O marco do aumento desse tipo de ação do Supremo são duas decisões tomadas em agosto e outubro de 2007. Na primeira, o tribunal deu a uma servidora o direito de ter contagem diferenciada de tempo de serviço porque exercia atividade insalubre. A Constituição Federal prevê o direito, mas ele depende de regulamentação que deve ser feita por meio de lei. Na falta de atitude do Congresso Nacional, os ministros determinaram que se use como parâmetro a lei que rege a aposentadoria especial na iniciativa privada. A decisão foi tomada em 30 de agosto.

Menos de dois meses depois, ao julgar o direito de greve no serviço público, a corte voltou a declarar quais regras devem ser observadas enquanto o Legislativo não se mexe. Em 25 de outubro de 2007, o Supremo determinou que a Lei de Greve aplicada para a iniciativa privada vale também em casos de paralisação de servidores públicos até o surgimento de lei específica regulando esse direito, conforme exige a Constituição.

A maior parte dos 885 Mandados de Injunção ajuizados no Supremo nos últimos quatro anos e meio dizem respeito exatamente a aposentadoria especial e outros direitos de servidores públicos garantidos pela Constituição, mas negados na prática pela falta de leis que os regulem.

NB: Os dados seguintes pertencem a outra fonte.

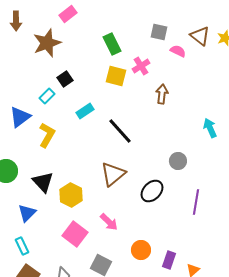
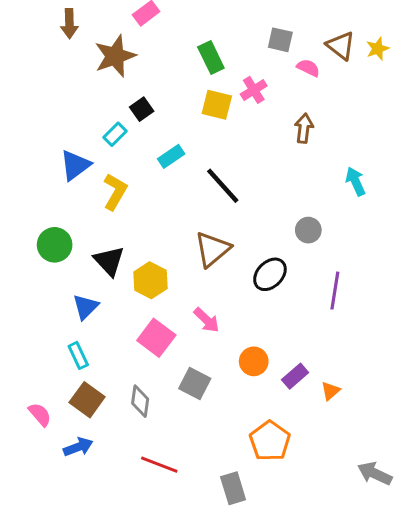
brown arrow: (162, 94) -> (304, 128), moved
purple rectangle: (169, 260) -> (295, 376), turned 30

O advogado Saul Tourinho Leal, professor de Direito Constitucional, acredita que o aumento do número de Mandados de Injunção reflete a importância que esse tipo de ação ganhou depois de o Supremo dar efetividade a ela. “Sob a jurisprudência anterior, as decisões em Mandado de Injunção apequenavam o Supremo, pois, na prática, não passavam de um mero comunicado ao Congresso Nacional.”

Sedimentada a partir do pensamento do ministro aposentado Moreira Alves, o tribunal seguia, até então, a teoria não concretista. Pelo raciocínio, o Supremo não poderia dizer a outro poder como ele deveria agir. Muitos também defendiam que, se determinasse a aplicação de qualquer regra, o tribunal estaria atuando como um verdadeiro legislador positivo.

Tourinho Leal defende que não há como acusar o STF de legislar nestes casos. “O Supremo passou muito longe de legislar. Os ministros pegaram leis o que o Congresso já havia tornado disponível para a sociedade e determinaram a sua aplicação”, afirma.

De acordo com a advogada Damares Medina, professora de Direito Constitucional, sob o entendimento anterior, o Supremo havia sepultado o Mandado de Injunção. “O instrumento havia perdido completamente o caráter concretizador do Direito que o constituinte pretendeu dar a ele”. Para a advogada, o número crescente de Mandados de Injunção mostra “como é fina a sintonia” entre o Judiciário e a sociedade. Damares acredita que a ressurreição do Mandado de Injunção tenha vindo na melhor hora: “Hoje há um ambiente institucional e político maduro o suficiente para que o Supremo possa atuar preenchendo lacunas”.